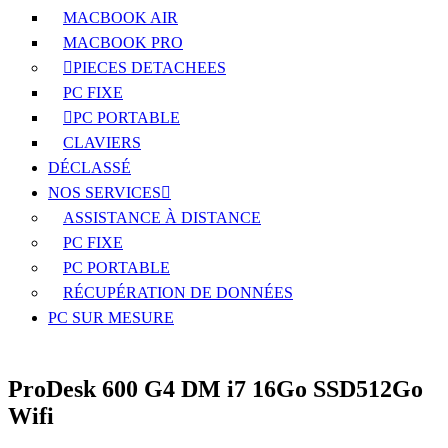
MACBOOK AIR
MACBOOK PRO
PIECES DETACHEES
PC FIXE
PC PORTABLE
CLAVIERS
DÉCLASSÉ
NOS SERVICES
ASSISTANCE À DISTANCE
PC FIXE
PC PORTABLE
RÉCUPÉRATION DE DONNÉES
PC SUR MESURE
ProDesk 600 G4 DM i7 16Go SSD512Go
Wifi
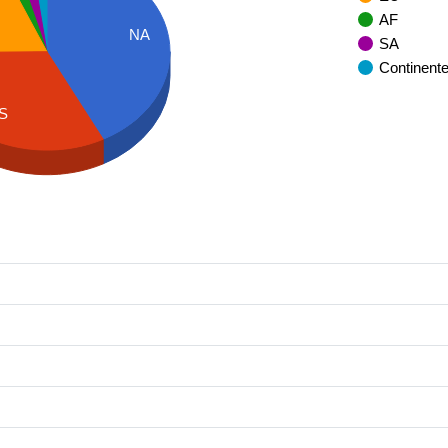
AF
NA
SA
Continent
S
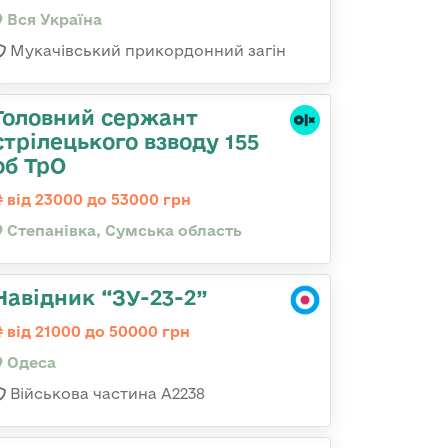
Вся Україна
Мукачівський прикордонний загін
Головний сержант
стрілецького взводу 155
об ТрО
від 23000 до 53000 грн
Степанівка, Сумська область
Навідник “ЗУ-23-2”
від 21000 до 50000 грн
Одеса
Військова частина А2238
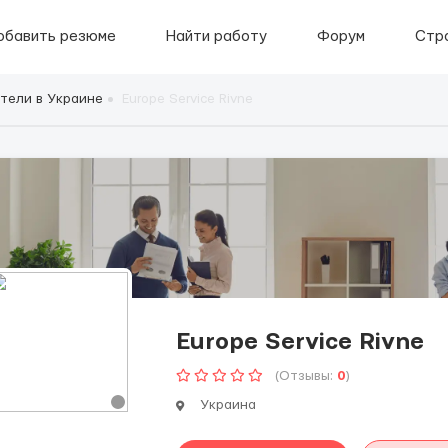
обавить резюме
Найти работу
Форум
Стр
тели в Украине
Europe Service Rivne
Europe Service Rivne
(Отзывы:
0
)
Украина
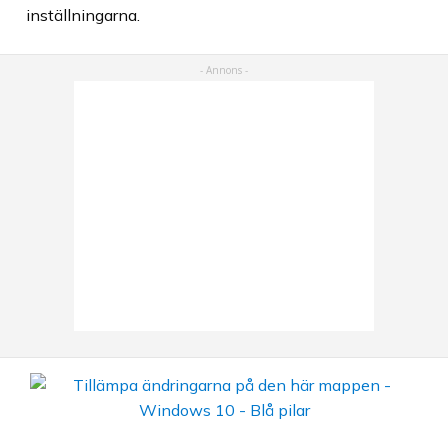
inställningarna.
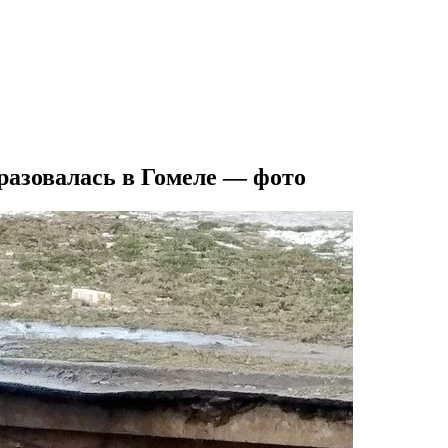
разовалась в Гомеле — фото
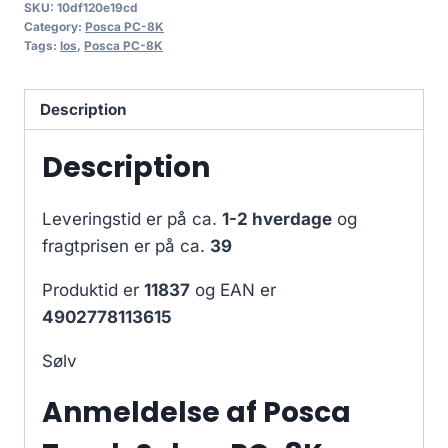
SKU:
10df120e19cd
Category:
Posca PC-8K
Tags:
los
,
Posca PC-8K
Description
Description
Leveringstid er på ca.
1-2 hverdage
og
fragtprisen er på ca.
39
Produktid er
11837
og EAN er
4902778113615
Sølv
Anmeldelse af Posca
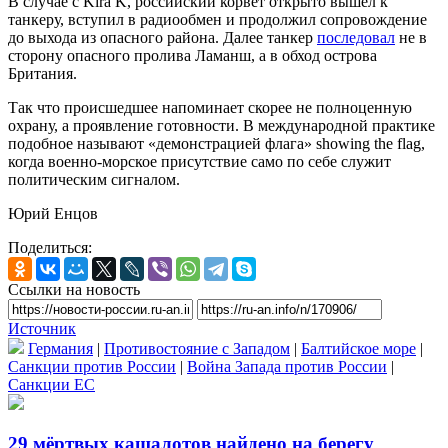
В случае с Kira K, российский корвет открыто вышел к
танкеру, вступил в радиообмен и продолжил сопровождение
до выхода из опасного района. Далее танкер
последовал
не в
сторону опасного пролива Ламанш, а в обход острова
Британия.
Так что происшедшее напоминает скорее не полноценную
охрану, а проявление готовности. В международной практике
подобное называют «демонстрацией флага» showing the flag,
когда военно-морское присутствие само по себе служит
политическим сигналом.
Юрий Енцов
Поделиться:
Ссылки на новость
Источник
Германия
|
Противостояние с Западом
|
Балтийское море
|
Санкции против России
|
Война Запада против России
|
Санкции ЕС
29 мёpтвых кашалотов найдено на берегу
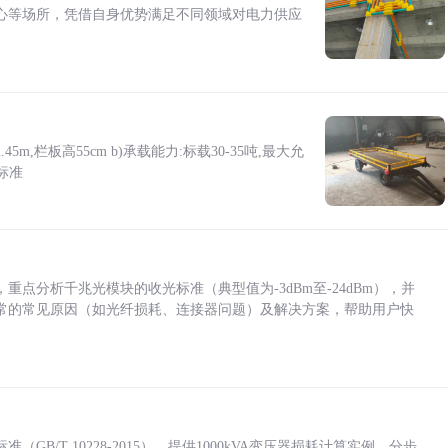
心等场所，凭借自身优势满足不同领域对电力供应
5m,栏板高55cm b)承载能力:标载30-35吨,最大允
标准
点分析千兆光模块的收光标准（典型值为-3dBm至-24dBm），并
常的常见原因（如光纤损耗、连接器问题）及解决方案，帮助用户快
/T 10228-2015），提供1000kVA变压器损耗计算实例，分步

++++++++++

**EXERCISE DETAILS**
From the listing, tally every line with the word "России" in it and give only the tally.

**EXERCISE SOLUTION**
2